Saved data entries

○ ○ ○

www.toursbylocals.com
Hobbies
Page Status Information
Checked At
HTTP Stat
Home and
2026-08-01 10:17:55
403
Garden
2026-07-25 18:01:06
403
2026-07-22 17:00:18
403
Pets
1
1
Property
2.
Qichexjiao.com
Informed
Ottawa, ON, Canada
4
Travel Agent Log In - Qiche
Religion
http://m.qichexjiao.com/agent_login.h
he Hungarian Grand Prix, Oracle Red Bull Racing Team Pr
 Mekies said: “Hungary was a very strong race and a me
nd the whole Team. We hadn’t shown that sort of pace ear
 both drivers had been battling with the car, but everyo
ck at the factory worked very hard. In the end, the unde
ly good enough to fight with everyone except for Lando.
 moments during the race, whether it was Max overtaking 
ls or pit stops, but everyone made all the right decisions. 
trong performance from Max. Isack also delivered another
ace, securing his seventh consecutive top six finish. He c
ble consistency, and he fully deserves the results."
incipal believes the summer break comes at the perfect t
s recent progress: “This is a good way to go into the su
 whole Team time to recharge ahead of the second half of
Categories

○ ○ ○

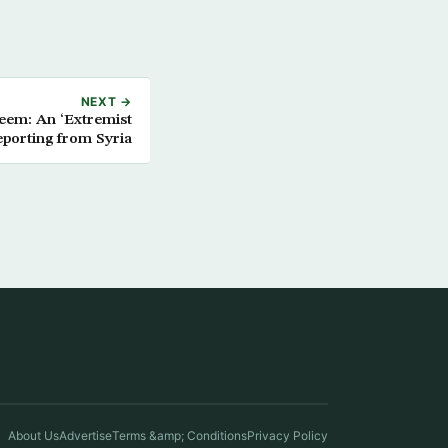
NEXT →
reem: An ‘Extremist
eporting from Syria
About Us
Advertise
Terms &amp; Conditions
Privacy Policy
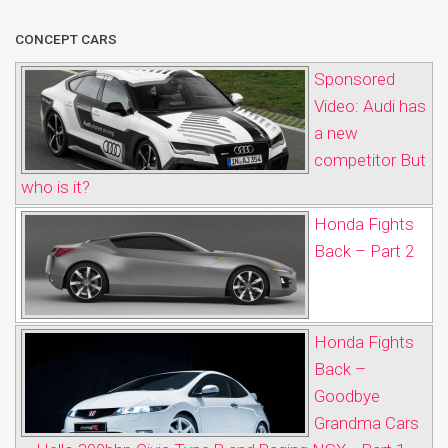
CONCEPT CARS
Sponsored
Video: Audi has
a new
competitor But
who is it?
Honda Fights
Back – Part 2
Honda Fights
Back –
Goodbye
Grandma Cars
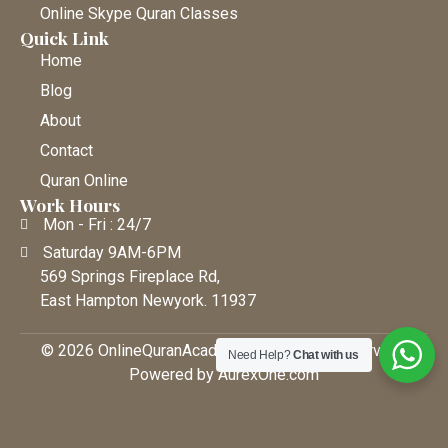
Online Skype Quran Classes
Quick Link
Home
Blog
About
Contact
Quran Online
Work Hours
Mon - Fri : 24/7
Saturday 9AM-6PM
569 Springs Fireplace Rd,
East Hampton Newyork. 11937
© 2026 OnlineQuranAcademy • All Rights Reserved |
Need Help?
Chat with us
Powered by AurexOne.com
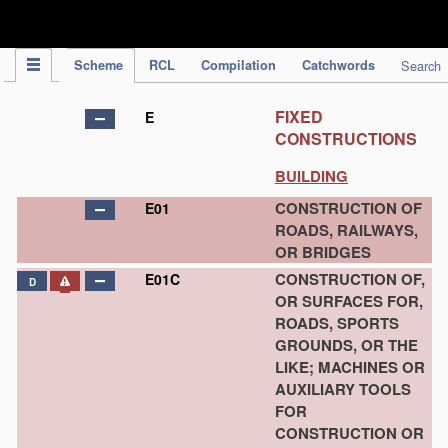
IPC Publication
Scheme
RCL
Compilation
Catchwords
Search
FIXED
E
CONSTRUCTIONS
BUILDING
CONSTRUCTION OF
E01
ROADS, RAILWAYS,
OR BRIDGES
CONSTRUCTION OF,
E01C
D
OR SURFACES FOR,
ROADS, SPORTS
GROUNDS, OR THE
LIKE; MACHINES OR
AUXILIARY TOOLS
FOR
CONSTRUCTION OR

○ ○ ○

YOUR INSTRUCTIONS: After locating the line holding "Compilation" above, output exactly that line and every line after it through the line holding "CONSTRUCTION OR". Include nothing else.

ANSWER SPACE:
Compilation
Catchwords
Search
FIXED
E
CONSTRUCTIONS
BUILDING
CONSTRUCTION OF
E01
ROADS, RAILWAYS,
OR BRIDGES
CONSTRUCTION OF,
E01C
D
OR SURFACES FOR,
ROADS, SPORTS
GROUNDS, OR THE
LIKE; MACHINES OR
AUXILIARY TOOLS
FOR
CONSTRUCTION OR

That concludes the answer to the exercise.